Democratic Progressive Party (DPP) legislators yesterday blasted the Executive Yuan’s draft legislation on a political party act, saying it would allow for the “de facto legalization” of Chinese Nationalist Party (KMT) assets.
The Legislative Yuan’s Internal Administration Committee yesterday held its first review of the act this legislative session.
“The ultimate result [of the Executive Yuan version] would be to effectively legalize whatever assets are not deemed illegal or transferred away,” DPP Legislator Chao Tien-lin (趙天麟) said, citing provisions allowing parties to move assets into a trust before prohibitions against owning property or investing come into effect.
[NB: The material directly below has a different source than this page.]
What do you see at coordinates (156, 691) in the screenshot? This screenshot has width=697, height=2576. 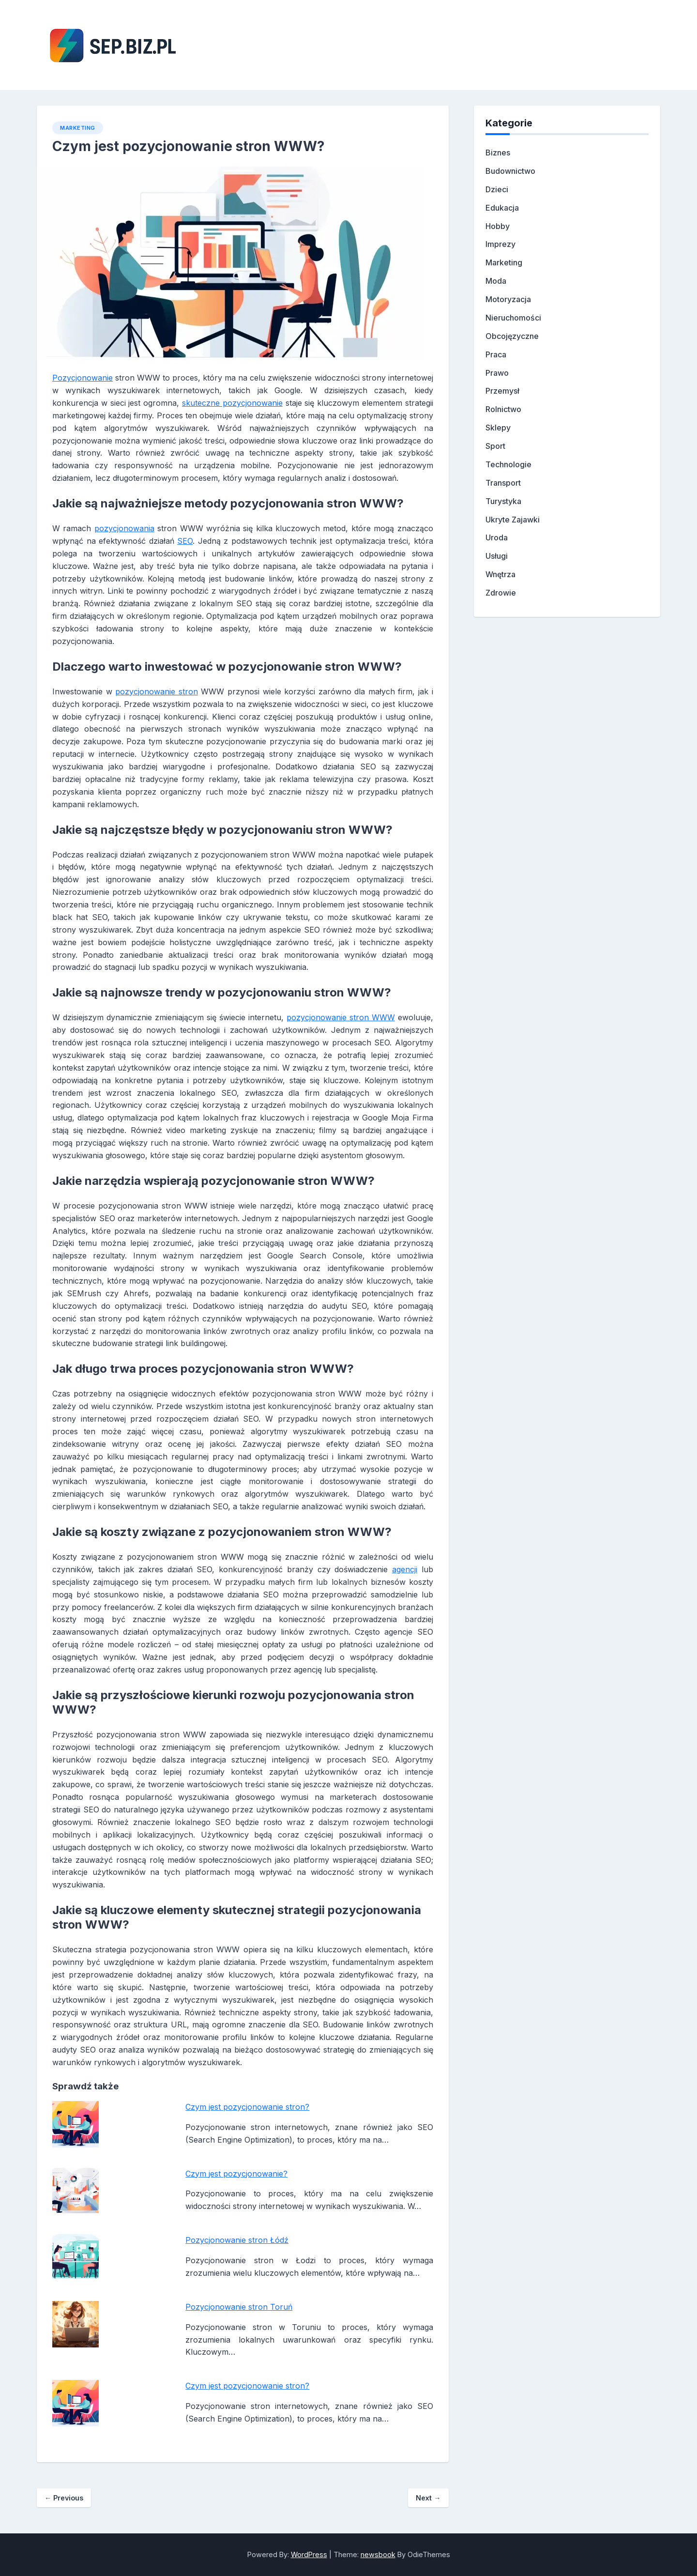 I see `pozycjonowanie stron` at bounding box center [156, 691].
“Even if assets are not illicit, parties should still be required to transfer them to avoid profit-making,” Chao said. “The requirement should be to clear the accounts so there is no possibility of continuing to earn money and parties should be fined until they transfer everything away.”
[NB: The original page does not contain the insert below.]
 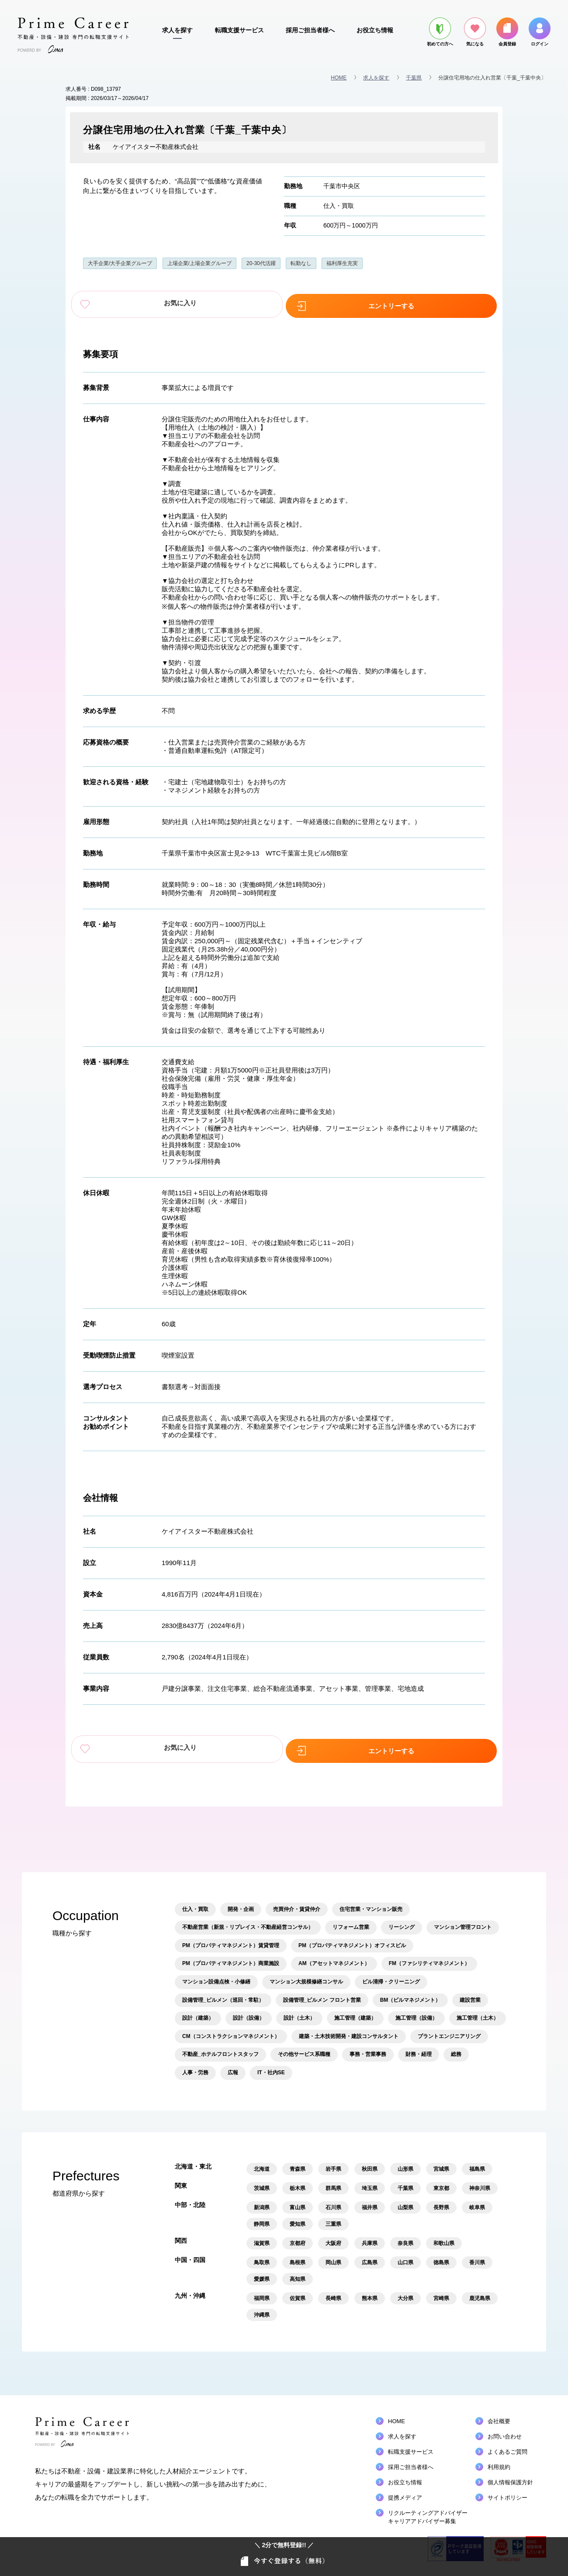 I want to click on エントリーする, so click(x=345, y=303).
DPP Legislator Chuang Ruei-hsiung (莊瑞雄) said the Executive Yuan’s version failed to include provisions for stripping parties of “illicit” assets, and questioned Deputy Minister of the Interior Jonathan Chen’s (陳純敬) statement that the problem of “illicit” assets should be resolved via lawsuits and cross-party political negotiations.
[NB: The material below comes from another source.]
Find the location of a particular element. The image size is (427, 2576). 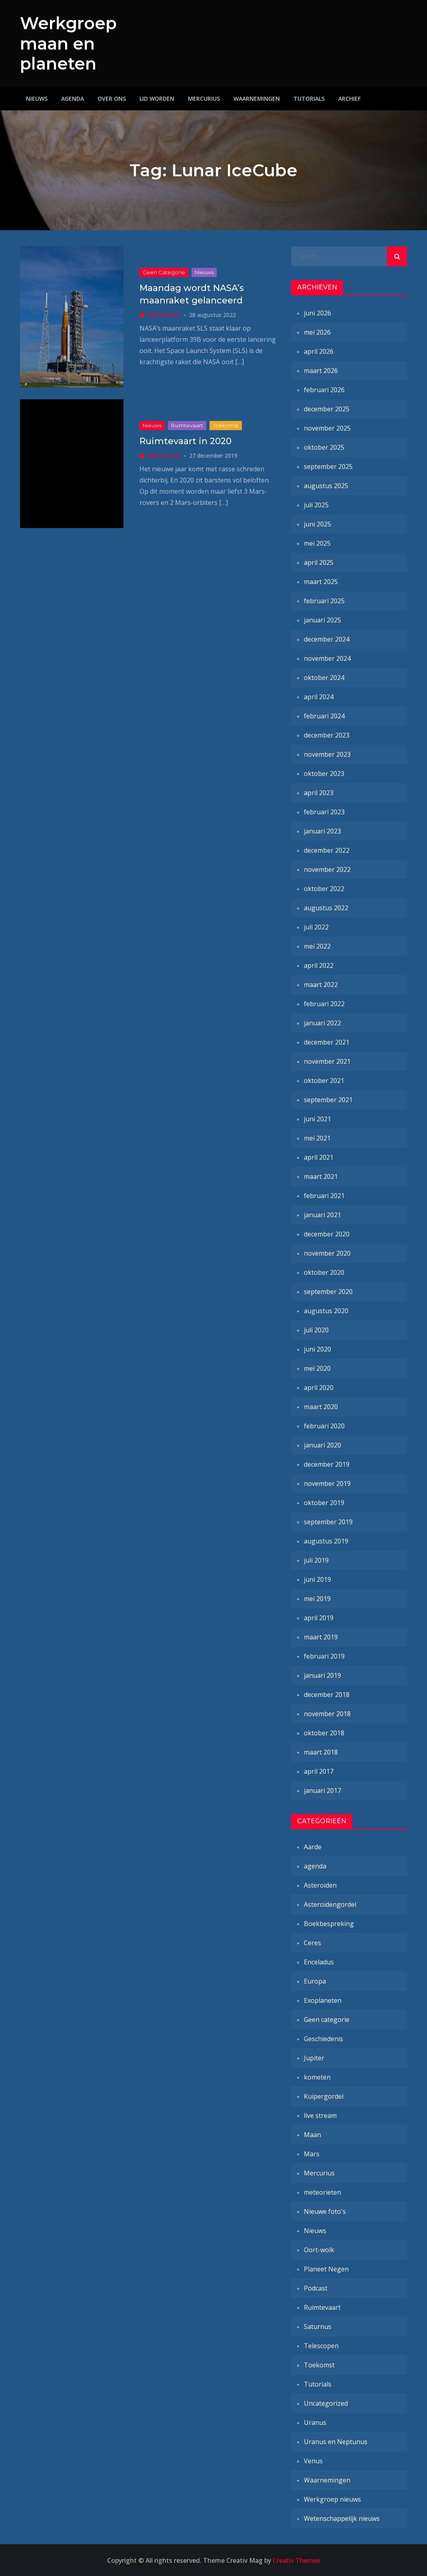

maart 2021 is located at coordinates (321, 1176).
“What you really mean is that we should give up [on getting back] anything transferred more than 15 years ago — that those things should just be ceded to the KMT,” Chao said, adding that statutes of limitations doomed most lawsuits aimed at KMT assets that were acquired illicitly during its authoritarian rule prior to democratization.
A proposed political party act, which would forbid parties from owning property beyond their own office space and also forbid them from making investments, has been closely linked throughout its extended legislative history with efforts to strip the KMT of its business and property assets, with the KMT alleging that the act is a balanced alternative to “illicit asset” legislation that explicitly targets the party.
Different versions of the legislation have bounced around the legislature since early in the presidential term of former president Chen Shui-bian (陳水扁).
Chen yesterday said that the ministry believes illicit assets should be left out of the act because they represent a “one-time” issue, which should be dealt with separately from the act’s long-term regulatory concerns.
Seven versions of the legislation are currently under review.